Tristan pre-haircut on brick wall dressed up 1

The boy sits in the front seat of the bus as she hollars 35 miles per hour down these two lane roads we dwell on. His hands are stuffed full of beeswax, fingers needing and knotting through the stuff some kitten sculpture. He finishes it, showing it to me proudly. I smile, I love it, it’s beautiful and looks amazingly cartoonish. He’s got a real knack for sculpture. I tell him how grand I think it is and he immediately smashes it, in pursuit of his next accomplishment with the little waxy pile.

His hair, pouring down over his forehead, over his eyes, sometimes as far down as his chin depending on how long it’s been since the scissors had their way with him, is dirty from 8 year old hands and the muck, mire and mischief they get up to. His lips are mustached and encircled with chocolate, dark chocolate that he’d savored for nearly twenty minutes though it was barely half of what most convenience stores would convince you was an appropriate size for a single serving candy bar.

He looks out the window now and then, just to see where we’re at, but staring at endless climbing mountains, the ocean, vast flowing fields of wheat, he’s not that concerned. He doesn’t need more than a moment to take it all in and then he’s back into a book or working with the beeswax again or playing with some other toy that can keep a young man occupied for hours. He battles two GI Joes and the conversations they exchange while in the heat of war are so funny I can’t help but laughing. He looks at me and asks, drawn out and long, “Whaaaaat?” I can tell he’s slightly embarrassed but I reassure him of how excellent it is that he has such a big imagination and he goes back on with his pursuits. We’ve spent nearly every day of his life together and neither one of us is much embarrassed about anything the other might do. Flatulence, singing out loud, the occasional late night pants peeing accident. It’s all good. Share the same cups, hold snotty hands, these are the things of solid father/son combos and certainly of ours.

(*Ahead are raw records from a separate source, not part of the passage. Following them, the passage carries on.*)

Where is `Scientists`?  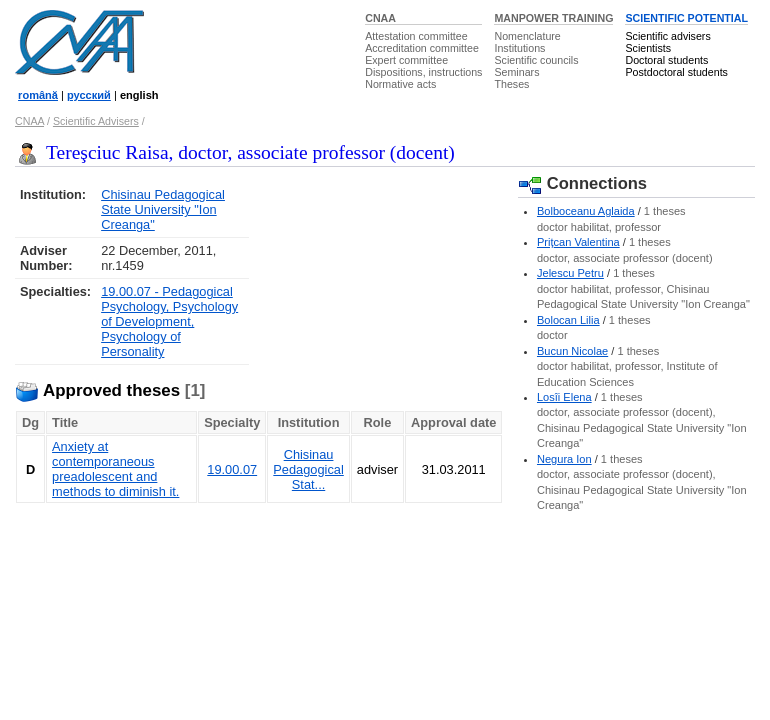 Scientists is located at coordinates (648, 48).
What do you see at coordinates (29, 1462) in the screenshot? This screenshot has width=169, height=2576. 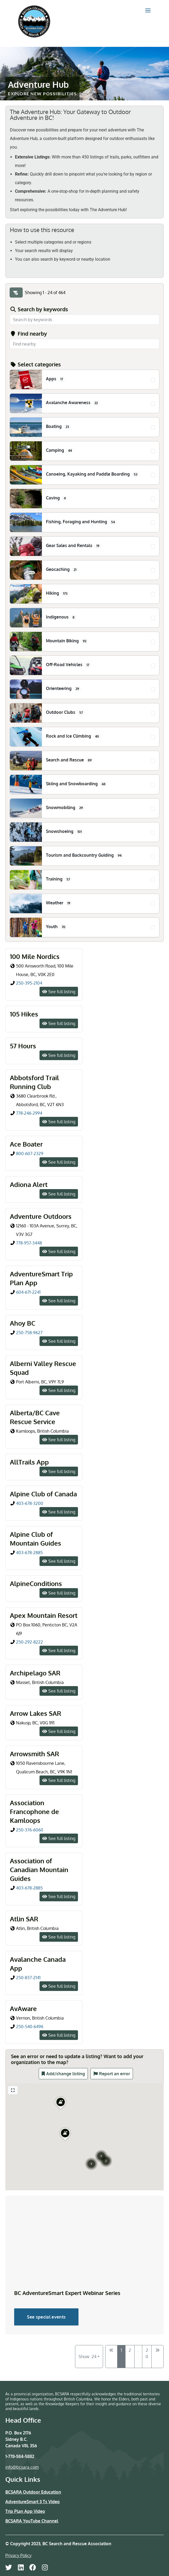 I see `AllTrails App` at bounding box center [29, 1462].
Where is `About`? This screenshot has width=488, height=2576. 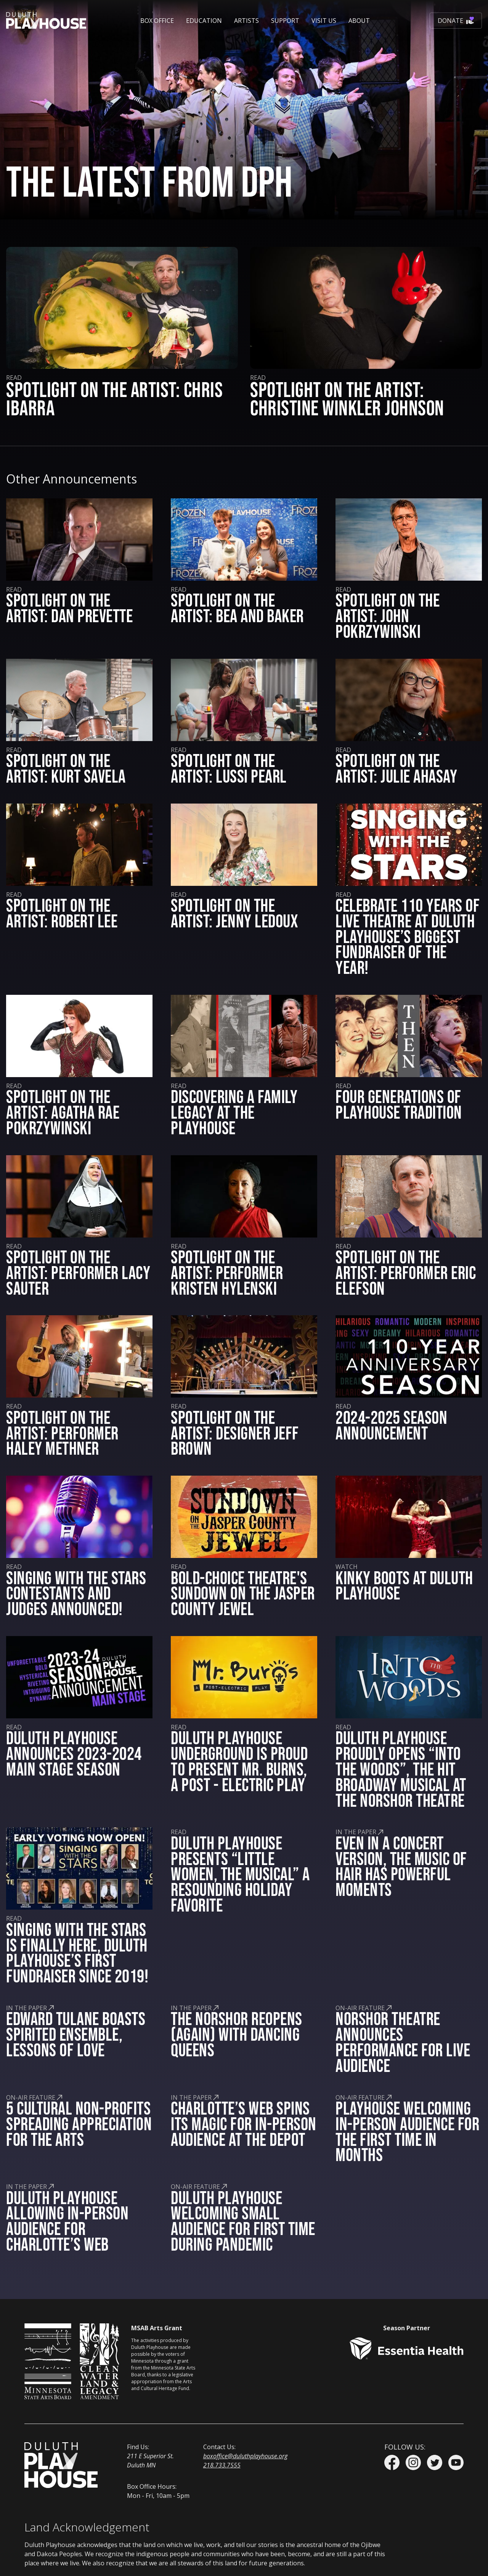 About is located at coordinates (359, 20).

I think of when he was a baby, I could fit him in both of my hands. I imagine him as a teenager, us riding motorcycles across Europe and him eventually going on to live his own life. Will he decide to go off to college to pursue a degree and women and keg parties? Will he take his money instead and travel South America by bicycle? Whatever he becomes, pray not Republican or Christian of course, I’ll support him, even in those pursuits if he somehow is tricked into them. To watch a thing grow from a lump in a young woman’s belly to a crawling mass of bubbling spit to a young man is a powerful way to know of what humanity is so capable.